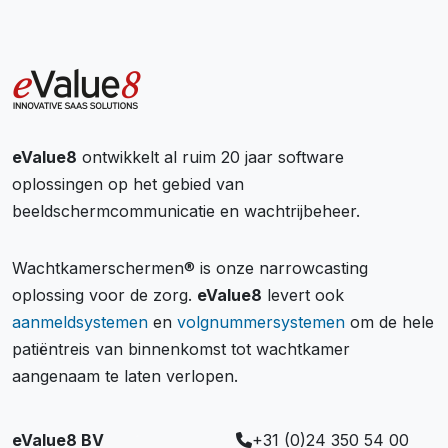
eValue8
ontwikkelt al ruim 20 jaar software
oplossingen op het gebied van
beeldschermcommunicatie en wachtrijbeheer.
Wachtkamerschermen® is onze narrowcasting
oplossing voor de zorg.
eValue8
levert ook
aanmeldsystemen
en
volgnummersystemen
om de hele
patiëntreis van binnenkomst tot wachtkamer
aangenaam te laten verlopen.
eValue8 BV
+31 (0)24 350 54 00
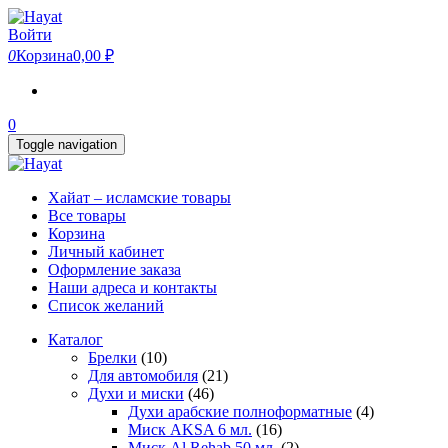
Skip
to
Войти
the
0
Корзина
0,00 ₽
content
0
Toggle navigation
Хайат – исламские товары
Все товары
Корзина
Личный кабинет
Оформление заказа
Наши адреса и контакты
Список желаний
Каталог
Брелки
(10)
Для автомобиля
(21)
Духи и миски
(46)
Духи арабские полноформатные
(4)
Миск AKSA 6 мл.
(16)
Миск Al Rehab 50 мл.
(2)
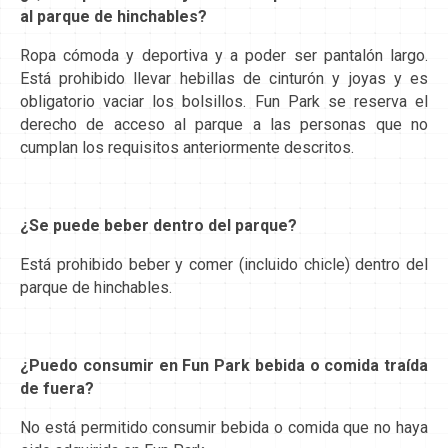
al parque de hinchables?
Ropa cómoda y deportiva y a poder ser pantalón largo.
Está prohibido llevar hebillas de cinturón y joyas y es
obligatorio vaciar los bolsillos. Fun Park se reserva el
derecho de acceso al parque a las personas que no
cumplan los requisitos anteriormente descritos.
¿Se puede beber dentro del parque?
Está prohibido beber y comer (incluido chicle) dentro del
parque de hinchables.
¿Puedo consumir en Fun Park bebida o comida traída
de fuera?
No está permitido consumir bebida o comida que no haya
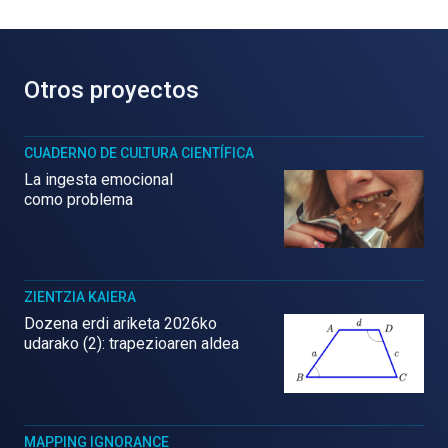
Otros proyectos
CUADERNO DE CULTURA CIENTÍFICA
La ingesta emocional
como problema
ZIENTZIA KAIERA
Dozena erdi ariketa 2026ko
udarako (2): trapezioaren aldea
MAPPING IGNORANCE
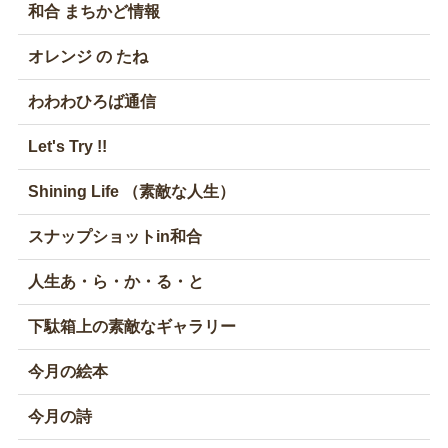
和合 まちかど情報
オレンジ の たね
わわわひろば通信
Let's Try !!
Shining Life （素敵な人生）
スナップショットin和合
人生あ・ら・か・る・と
下駄箱上の素敵なギャラリー
今月の絵本
今月の詩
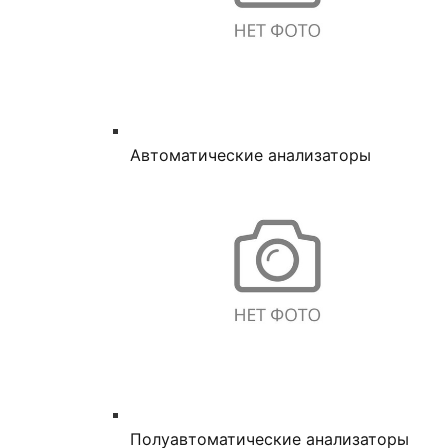
Автоматические анализаторы
Полуавтоматические анализаторы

------------------------------------------------------------

• WORK ITEM
Each line from the one containing "Для автомобиля" through the final line of the data must be reproduced exactly, both ends included, with no pictures in the copy.

• EXERCISE RESULT
Для автомобиля
(21)
Духи и миски
(46)
Духи арабские полноформатные
(4)
Миск AKSA 6 мл.
(16)
Миск Al Rehab 50 мл.
(2)
al parque de hinchables?
Ropa cómoda y deportiva y a poder ser pantalón largo.
Está prohibido llevar hebillas de cinturón y joyas y es
obligatorio vaciar los bolsillos. Fun Park se reserva el
derecho de acceso al parque a las personas que no
cumplan los requisitos anteriormente descritos.
¿Se puede beber dentro del parque?
Está prohibido beber y comer (incluido chicle) dentro del
parque de hinchables.
¿Puedo consumir en Fun Park bebida o comida traída
de fuera?
No está permitido consumir bebida o comida que no haya
Otros proyectos
CUADERNO DE CULTURA CIENTÍFICA
La ingesta emocional
como problema
ZIENTZIA KAIERA
Dozena erdi ariketa 2026ko
udarako (2): trapezioaren aldea
MAPPING IGNORANCE
和合 まちかど情報
オレンジ の たね
わわわひろば通信
Let's Try !!
Shining Life （素敵な人生）
スナップショットin和合
人生あ・ら・か・る・と
下駄箱上の素敵なギャラリー
今月の絵本
今月の詩
Автоматические анализаторы
Полуавтоматические анализаторы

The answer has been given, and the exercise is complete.